An electric field and a magnetic field have the same energy density. Find an expression for the ratio \(E / B\) and evaluate this ratio numerically. What are its units? Is your answer close to any of the fundamental constants listed inside the front cover?

Short Answer

Expert verified
The ratio of the electric field to the magnetic field, \(E / B\), is \(2.998 x 10^8 m/s\), with units of speed. This number is indeed quite close to the value of the speed of light in vacuum, which is a fundamental constant.

Step by step solution

01

Write Down the Energy Density Formulas for Electric and Magnetic Fields

The energy density (u) of an electric field (E) is given by \(u_E = \frac{1}{2} \epsilon_0 E^2\) and the energy density of a magnetic field (B) is given by \(u_B = \frac{1}{2}\frac{B^2}{\mu_0}\). Here, \(\epsilon_0\) is the permittivity of free space and \(\mu_0\) is the permeability of free space.
02

Equate the Energy Densities and Solve for the Ratio \(E / B\)

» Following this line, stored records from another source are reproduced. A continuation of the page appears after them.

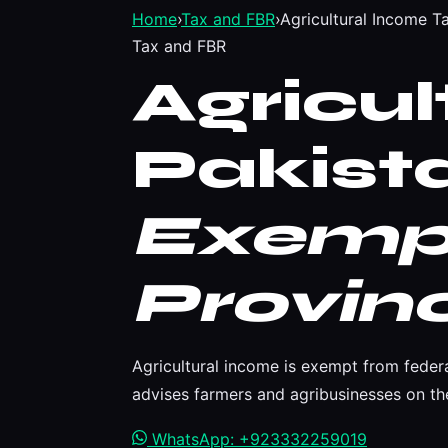
Home
›
Tax and FBR
›
Agricultural Income T
Tax and FBR
Agricu
Pakist
Exemp
Provinc
Agricultural income is exempt from feder
advises farmers and agribusinesses on the
WhatsApp: +923332259019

Since the energy densities are equal, we can set the two equations equal to each other and solve for the ratio \(E / B\): \(\frac{1}{2} \epsilon_0 E^2 = \frac{1}{2}\frac{B^2}{\mu_0}\)Solving for \(E / B\) gives \(E / B = \sqrt{\frac{\mu_0}{\epsilon_0}}\).
03

Evaluate the Ratio Numerically

The values for \(\mu_0\) and \(\epsilon_0\) are known, \(\mu_0 = 4\pi x 10^{-7} T m/A\) and \(\epsilon_0 = 8.85 x 10^{-12} C^2/N m^2\). Plugging these into the equation for \(E / B\) gives \(E / B = \sqrt{\frac{4\pi x 10^{-7} T m/A}{8.85 x 10^{-12} C^2/N m^2}} = 2.998 x 10^8 m/s\).
04

Identify the Units

The units of the ratio \(E / B\) are the units of E divided by the units of B. In the SI system, the unit of E is Newton per Coulomb (N/C), and the unit of B is Tesla (T). Therefore, the units of speed, meters per second (m/s), are obtained as a result.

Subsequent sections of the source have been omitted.